When a CH is elected, the CH broadcasts an advertisement message to other sensor nodes in the sensor field, to invite them to join the cluster. During this phase, each non-CH node joins the cluster with the closest CH node based on the received signal strength of the advertisement message. After that, the sensor node informs the CH node that it will be a member of the cluster by sending a short join message.

4.3 Cooperative nodes and cluster head selection

4.3.1 Strategy to choose cooperative sensor nodes

The selection of cooperative nodes (CNs) greatly impacts the network lifetime. Thus, it is expected to design an appropriate selection strategy. During the initialization phase, the sink node broadcasts several BEACON messages periodically to all sensor nodes at a fixed power level. The nodes near the sink node receive the messages and flood them to the rest of the network.

The best candidate CNs are the sensor nodes that have sufficient residual energy and receive more BEACON messages. When a sensor node v receives a BEACON message, it increases the BEACON counter n b by one and records the signal strength s. Then, the sensor node calculates a probability of being selected as a CN, vchance, based on its residual energy, the counter n b , and the average signal strength of the received BEACON messages, i.e., vchance can be calculated by

$$ v_{\text{chance}}=a_{1}\frac{E_{\text{res}}}{E_{\text{max}}}+a_{2}n_{b}+a_{3}\frac{\sum s}{n_{b}} $$
(13)

where a1,a2, and a3 are the weight coefficients of the residual energy, the n b value, and the average signal strength of received BEACON messages, respectively.

Subsequently, the node v sends a candidate message containing its identification and the probability value to the cluster head. The nodes with higher probability values are more likely to be elected as CNs. The role of CNs would be rotated among cluster members when the energy level of a CN drops below an energy threshold.

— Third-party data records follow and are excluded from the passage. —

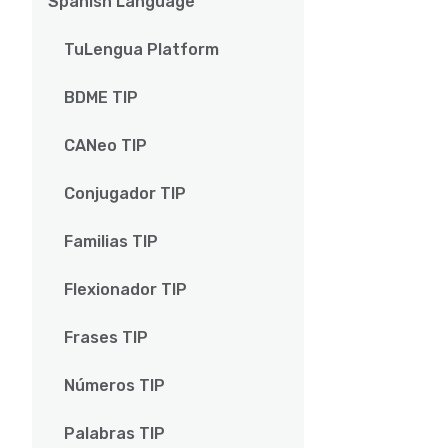
Spanish Language
TuLengua Platform
BDME TIP
CANeo TIP
Conjugador TIP
Familias TIP
Flexionador TIP
Frases TIP
Números TIP
Palabras TIP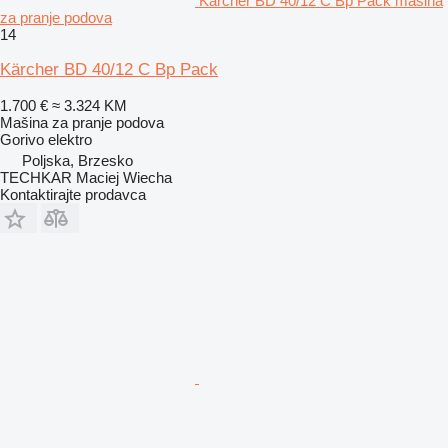
Kärcher BD 40/12 C Bp Pack mašina
za pranje podova
14
Kärcher BD 40/12 C Bp Pack
1.700 €
≈ 3.324 KM
Mašina za pranje podova
Gorivo
elektro
Poljska, Brzesko
TECHKAR Maciej Wiecha
Kontaktirajte prodavca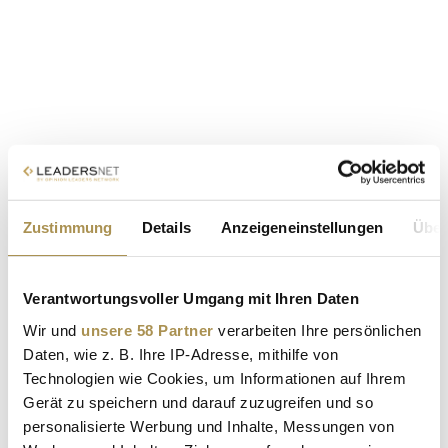
Zustimmung
Details
Anzeigeneinstellungen
Über
Verantwortungsvoller Umgang mit Ihren Daten
Wir und
unsere 58 Partner
verarbeiten Ihre persönlichen
Daten, wie z. B. Ihre IP-Adresse, mithilfe von
Technologien wie Cookies, um Informationen auf Ihrem
Gerät zu speichern und darauf zuzugreifen und so
personalisierte Werbung und Inhalte, Messungen von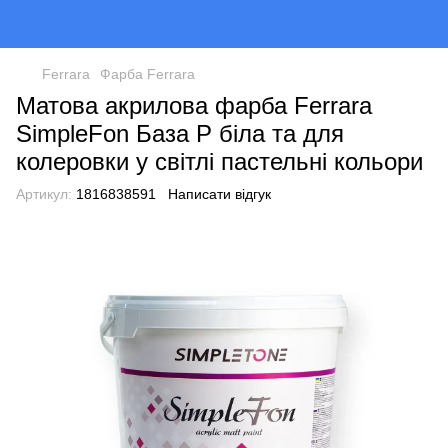
Ferrara
Фарба Ferrara
Матова акрилова фарба Ferrara
SimpleFon База Р біла та для
колеровки у світлі пастельні кольори
Артикул:
1816838591
Написати відгук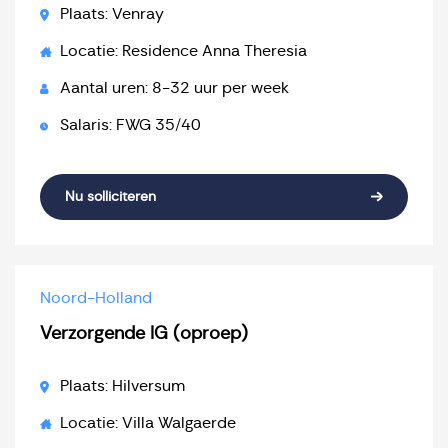
Plaats: Venray
Locatie: Residence Anna Theresia
Aantal uren: 8-32 uur per week
Salaris: FWG 35/40
Nu solliciteren
Noord-Holland
Verzorgende IG (oproep)
Plaats: Hilversum
Locatie: Villa Walgaerde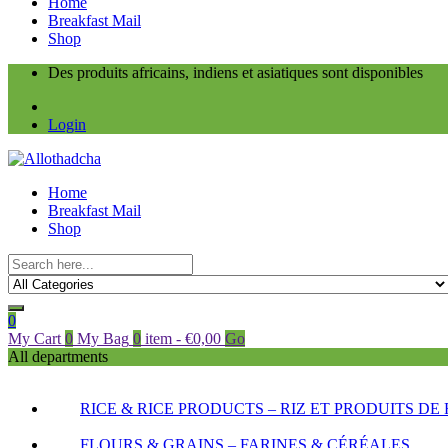
Home
Breakfast Mail
Shop
Des produits africains, indiens et asiatiques sont disponibles
Login
Home
Breakfast Mail
Shop
0
My Cart
0
My Bag
0
item
-
€
0,00
Go
All departments
RICE & RICE PRODUCTS – RIZ ET PRODUITS DE 
FLOURS & GRAINS – FARINES & CÉRÉALES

4.3.2 Cluster head selection

Fuzzy logic is very suitable for implementing the heuristic clustering and its optimization like the cluster head quality classification. It is inherently robust since it does not require the precise and noise-free inputs and can be programmed to fail safely. The model of fuzzy logic control consists of a fuzzier, a fuzzy inference engine, and a defuzzier. In this paper, we use a fuzzy inference (FIS) to calculate the probability for a node to become a CH. The input variables of fuzzy inference are the residual energy Eres and the distance to the central node Dtocn, and the output is the probability of the node to be selected as a CH.

The first input variable of fuzzy logic shown in Table 1 is the distance between the sensor node and the central node, which have three values: close, medium, and far. A trapezoidal membership function is chosen for the values of close and far. On the other hand, the membership function of medium is a triangular membership function.

Table 1 Fuzzy mapping rules

The second one is the residual energy of the sensor node, with the values of low, rather low, medium, rather high, and high. The values of low and high correspond to a trapezoidal membership function, while other values of the variable use a triangular membership function.

Based on the two fuzzy input variables, 18 fuzzy mapping rules are defined in Table 1. We can derive the fuzzy output of probability by the fuzzy rules. This fuzzy variable has to be transformed into a single crisp number that is a form we can use in practice. This process is called defuzzification, and we induce the center of area (COA) by the defuzzification method like Eq. (14),

$$ \text{output}=\frac{\int x*\mu_{\text{chance}}(x)dx}{\int x dx}, $$
(14)

where μchance(x) denotes the membership function of the fuzzy set of probability. A node which holds more residual energy and close to the cooperative sensor node has a higher probability to become a CH.

5 Simulation results

In this section, we present the simulation results to evaluate our proposed algorithms. On the establishment of the network model, we assume that the sensor nodes are distributed in a 100 m×100 m area. The sink node is located at a central point (50,50). The number of sensor nodes varies according to the simulation respects. The parameters used in the simulations are described in Table 2. We compare our algorithms with HEED algorithm from four respects: the number of rounds until the first node dies, the number of alive sensor nodes over time, the evolution of the remaining energy in the network, and the impact of the initial energy quantity on the performance. This is because similar to our algorithm, HEED algorithm also considers residual energy to select cluster head. We ignore the effect caused by the transmission collisions and the interference in wireless channels.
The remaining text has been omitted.